## Records drawn from a dataset

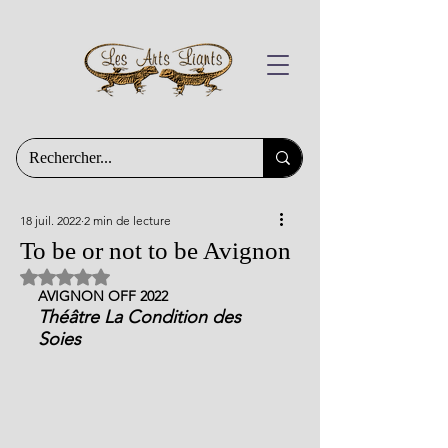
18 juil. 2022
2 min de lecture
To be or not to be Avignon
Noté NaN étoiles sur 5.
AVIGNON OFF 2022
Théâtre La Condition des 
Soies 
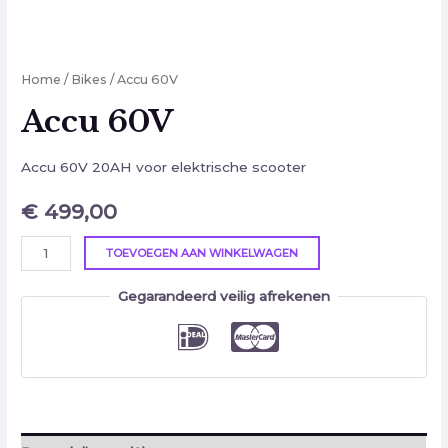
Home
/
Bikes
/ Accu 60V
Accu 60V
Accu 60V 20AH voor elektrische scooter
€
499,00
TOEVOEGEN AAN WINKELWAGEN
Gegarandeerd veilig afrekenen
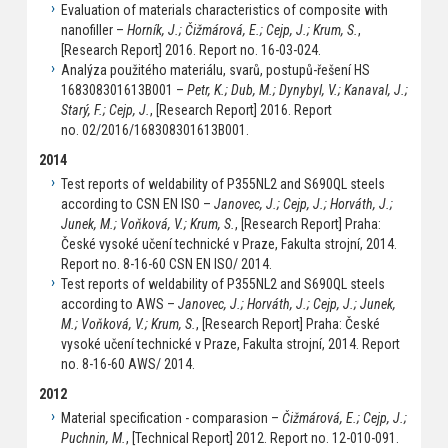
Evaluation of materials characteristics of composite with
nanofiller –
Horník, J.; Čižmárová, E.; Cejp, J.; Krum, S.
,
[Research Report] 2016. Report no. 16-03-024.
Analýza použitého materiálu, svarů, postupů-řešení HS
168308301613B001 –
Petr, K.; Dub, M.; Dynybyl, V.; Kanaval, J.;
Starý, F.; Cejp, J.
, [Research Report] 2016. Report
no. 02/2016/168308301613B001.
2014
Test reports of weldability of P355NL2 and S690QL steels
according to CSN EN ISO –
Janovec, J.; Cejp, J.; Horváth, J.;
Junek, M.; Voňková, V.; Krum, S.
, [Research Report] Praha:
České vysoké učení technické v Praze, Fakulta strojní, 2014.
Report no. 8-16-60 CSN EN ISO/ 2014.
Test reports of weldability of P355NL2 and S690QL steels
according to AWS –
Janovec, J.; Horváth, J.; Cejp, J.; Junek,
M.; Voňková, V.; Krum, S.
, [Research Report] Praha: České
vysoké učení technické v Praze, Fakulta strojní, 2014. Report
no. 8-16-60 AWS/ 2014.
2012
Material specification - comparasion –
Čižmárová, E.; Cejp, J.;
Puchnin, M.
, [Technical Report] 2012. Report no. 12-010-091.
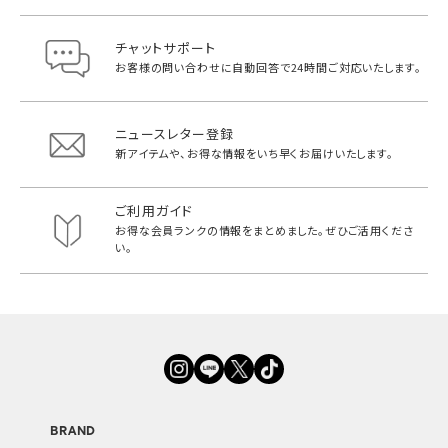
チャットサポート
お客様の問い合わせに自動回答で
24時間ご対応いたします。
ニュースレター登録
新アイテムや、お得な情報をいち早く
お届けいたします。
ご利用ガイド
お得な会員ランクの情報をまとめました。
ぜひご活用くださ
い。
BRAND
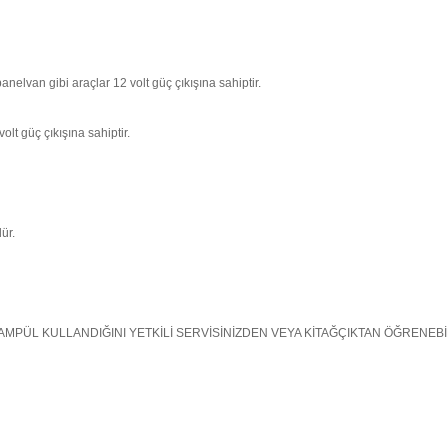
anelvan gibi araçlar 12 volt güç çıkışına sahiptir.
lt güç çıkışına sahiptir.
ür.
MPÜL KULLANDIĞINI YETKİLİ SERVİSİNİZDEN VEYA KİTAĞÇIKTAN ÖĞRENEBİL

...

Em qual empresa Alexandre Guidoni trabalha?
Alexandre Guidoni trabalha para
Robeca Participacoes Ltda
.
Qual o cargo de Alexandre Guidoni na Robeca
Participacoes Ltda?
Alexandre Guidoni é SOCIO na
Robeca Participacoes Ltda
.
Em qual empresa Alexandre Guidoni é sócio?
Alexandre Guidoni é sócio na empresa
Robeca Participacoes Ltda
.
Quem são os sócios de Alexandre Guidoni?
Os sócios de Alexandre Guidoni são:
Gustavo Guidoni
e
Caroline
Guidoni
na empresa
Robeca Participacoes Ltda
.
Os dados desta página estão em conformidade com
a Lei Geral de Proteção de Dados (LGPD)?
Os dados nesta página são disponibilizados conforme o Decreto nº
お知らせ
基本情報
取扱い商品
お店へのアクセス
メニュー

## Task objective
Output exactly the lines above that lie between the line with "18 juil. 2022" and the line with "nanofiller –", those two lines included, and no pictures.

## Response area
18 juil. 2022
2 min de lecture
To be or not to be Avignon
Noté NaN étoiles sur 5.
AVIGNON OFF 2022
Théâtre La Condition des 
Soies 
Home
/
Bikes
/ Accu 60V
Accu 60V
Accu 60V 20AH voor elektrische scooter
€
499,00
TOEVOEGEN AAN WINKELWAGEN
Gegarandeerd veilig afrekenen
Evaluation of materials characteristics of composite with
nanofiller –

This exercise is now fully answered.